Heart of Belmont award winner Rami Nofal lives out University mission to ‘engage and transform world’ with new appointments
Belmont University alumnus Rami Nofal (’13) was recently selected for two distinguished, international opportunities: a fellowship at prestigious Cambridge University and a stint in Ghana serving with the Peace Corps.
Nofal—who graduated in May earning degrees in international business (marketing and Arabic), finance and economics with a minor in political science—won one of Belmont University’s highest honors in April when he was selected to receive the John Williams Heart of Belmont award. The Heart of Belmont award recognizes a student who demonstrates commitment to service, initiative, innovation, persistence, advocacy, and maturity, among other qualities. He also was actively involved with the two-time National Champion and 2012 World Cup-winning Enactus team.
A 2009 graduate of Nashville’s Overton High School, Nofal will next participate Aug. 18-30 in the Ariane de Rothschild Fellowship at Cambridge University in England. This Fellowship is the premier gold standard of social entrepreneurship intersected with cross-cultural exchange for global minded change agents. Nofal’s acceptance letter noted, “Your selection as a Fellow reflects the careful judgment of prominent scholars that you meet the Fellowship’s rigorous criteria for admission, emphasizing both excellence in the quality of your civic engagement and your serious contribution to social enterprise.”
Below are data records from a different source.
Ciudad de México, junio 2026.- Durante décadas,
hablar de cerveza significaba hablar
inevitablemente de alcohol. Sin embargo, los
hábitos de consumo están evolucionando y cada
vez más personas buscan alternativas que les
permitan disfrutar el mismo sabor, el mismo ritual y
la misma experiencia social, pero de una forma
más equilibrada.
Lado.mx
Nofal said, “I am the youngest person to receive this fellowship since its inception, and I know that I will learn so much about what it means to truly be a change agent, both at the grass roots and macro levels, from my well qualified peers in the cohort and world renowned scholars and practitioners who will guide our level of understanding in the process.”
Following the Fellowship, Nofal will depart for a two-year stint in Ghana with the Peace Corps. He will serve as an agricultural economic advisor to the Ministry of Foods and Agriculture and the Ministry of Land and Forestry of Ghana, working on “Feed the Future,” which is the U.S. government’s global hunger and food security initiative. Over the next five years, Feed the Future in Ghana aims to help an estimated 860,000 vulnerable Ghanaian women, children and family members—mostly smallholder farmers—escape hunger and poverty. In addition to working on this project on the grass roots level, Nofal will also be serving as an educator by implementing the President’s Emergency Plan for AIDS Relief (PEPFAR).
Nofal noted, “My aspirations for the Peace Corps really stem from my desire and passion to be the change I want to see in the world. I am eager and prepared to take what I have learned through the short 21 years of my life and be able to apply it to community, business and economic development.”